Per Andria Pili (Scida) l’emigrazione sarda dipende dal capitalismo: quale?
Nel leggere l’ultimo articolo di Andria Pili (del collettivo Scida) pubblicato nel Manifesto Sardo, si ha l’impressione di essere tornati ai tempi di Paul Sweezy, quando l’economista faceva discendere la concentrazione di capitale come base per l’azione imperialistica di uno Stato a danno di minoranze e classe lavoratrice. Per Pili infatti l’emigrazione giovanile sarda è un prodotto del capitalismo italiano, quello nordista, il quale si servirebbe della politica italiana per reprimere i diritti del popolo sardo, la cui emigrazione fungerebbe poi da manodopera a basso costo (e consumistica) a vantaggio dei presunti committenti.

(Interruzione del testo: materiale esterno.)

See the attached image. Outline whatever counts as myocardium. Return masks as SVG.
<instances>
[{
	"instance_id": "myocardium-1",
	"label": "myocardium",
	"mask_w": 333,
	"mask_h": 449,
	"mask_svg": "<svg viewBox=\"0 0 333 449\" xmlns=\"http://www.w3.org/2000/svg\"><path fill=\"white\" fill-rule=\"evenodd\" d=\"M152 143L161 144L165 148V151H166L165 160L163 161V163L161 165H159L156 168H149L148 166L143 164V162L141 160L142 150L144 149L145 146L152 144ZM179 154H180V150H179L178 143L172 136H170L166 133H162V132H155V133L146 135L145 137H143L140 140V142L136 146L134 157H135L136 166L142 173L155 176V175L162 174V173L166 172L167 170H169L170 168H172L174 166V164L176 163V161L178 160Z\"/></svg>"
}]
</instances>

Questa ricostruzione di fantasia si pone in linea con una classica impostazione marxista, peraltro datata sin dagli anni ’60, scientificamente inconsistente, anche in ragione dei dati inerenti la crisi economica dell’isola ed i livelli di spesa pubblica che l’accompagnano. Sul piano metodologico infatti Pili si limita a snocciolare i dati della disoccupazione senza osservare però quelli attinenti: a) al livello di spesa pubblica presente in Sardegna (65/70% dei redditi); b) al combinato disposto di tassazione locale e statale che orbita attorno ai ceti logistici e produttivi (stimata dalla CGIA di Mestre con punte al 68,6% sui profitti).

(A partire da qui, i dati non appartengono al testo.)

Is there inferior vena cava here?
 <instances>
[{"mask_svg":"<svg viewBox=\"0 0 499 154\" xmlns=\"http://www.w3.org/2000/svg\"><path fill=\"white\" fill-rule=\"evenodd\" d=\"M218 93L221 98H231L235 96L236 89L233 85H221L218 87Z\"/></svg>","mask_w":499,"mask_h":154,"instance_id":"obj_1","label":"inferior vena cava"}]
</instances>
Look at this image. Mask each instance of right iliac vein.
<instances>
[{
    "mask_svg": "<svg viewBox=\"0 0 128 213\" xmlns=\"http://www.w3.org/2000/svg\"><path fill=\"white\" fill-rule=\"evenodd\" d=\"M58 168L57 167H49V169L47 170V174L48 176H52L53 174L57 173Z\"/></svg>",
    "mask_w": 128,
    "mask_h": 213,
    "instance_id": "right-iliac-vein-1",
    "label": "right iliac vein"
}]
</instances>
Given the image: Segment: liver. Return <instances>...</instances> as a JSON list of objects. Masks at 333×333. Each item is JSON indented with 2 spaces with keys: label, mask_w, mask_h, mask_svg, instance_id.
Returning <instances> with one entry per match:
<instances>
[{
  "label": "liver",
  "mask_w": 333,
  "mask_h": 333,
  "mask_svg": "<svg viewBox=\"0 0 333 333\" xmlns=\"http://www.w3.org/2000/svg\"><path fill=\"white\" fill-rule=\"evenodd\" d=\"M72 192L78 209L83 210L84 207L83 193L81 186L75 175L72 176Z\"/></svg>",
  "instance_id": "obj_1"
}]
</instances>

In buona sostanza, Pili non ha una visione generale della situazione regionale ed estrapola dati parziali con cui giustificare il proprio paradigma ideologico. Nella realtà, l’eccesso di terziarizzazione (pubblica) dell’economia sarda altera il mercato, spogliando l’imprenditoria locale della volontà di innovare e di competere, poiché la stabilità dei suoi stakeholder dipende dai livelli di erogazione assistenziale di sussidi e contributi controllati dalla politica (per approfondimenti su questo passaggio rimando all’articolo del sociologo Marco Zurru, “Sardegna, una borghesia addestrata alla debolezza”, Sa Natzione, 15-01-16). In altri termini, non abbiamo solo un problema di istruzione ma anche di strutturale debolezza del mercato locale su cui l’interventismo pubblico (e quindi non il capitalismo) rappresenta l’apice dei problemi. I nostri giovani imprenditori non sono competitivi non solo perché “poco istruiti dall’università sarda”, e né solo poiché impossibilitati a farlo da tasse e burocrazia, ma anche perché non ne hanno l’interesse a causa della logica assistenziale e clientelare in cui sono inseriti (che sussidia o salva i maggiori a scapito degli altri operatori, costretti a chiudere, licenziare, emigrare o delocalizzare).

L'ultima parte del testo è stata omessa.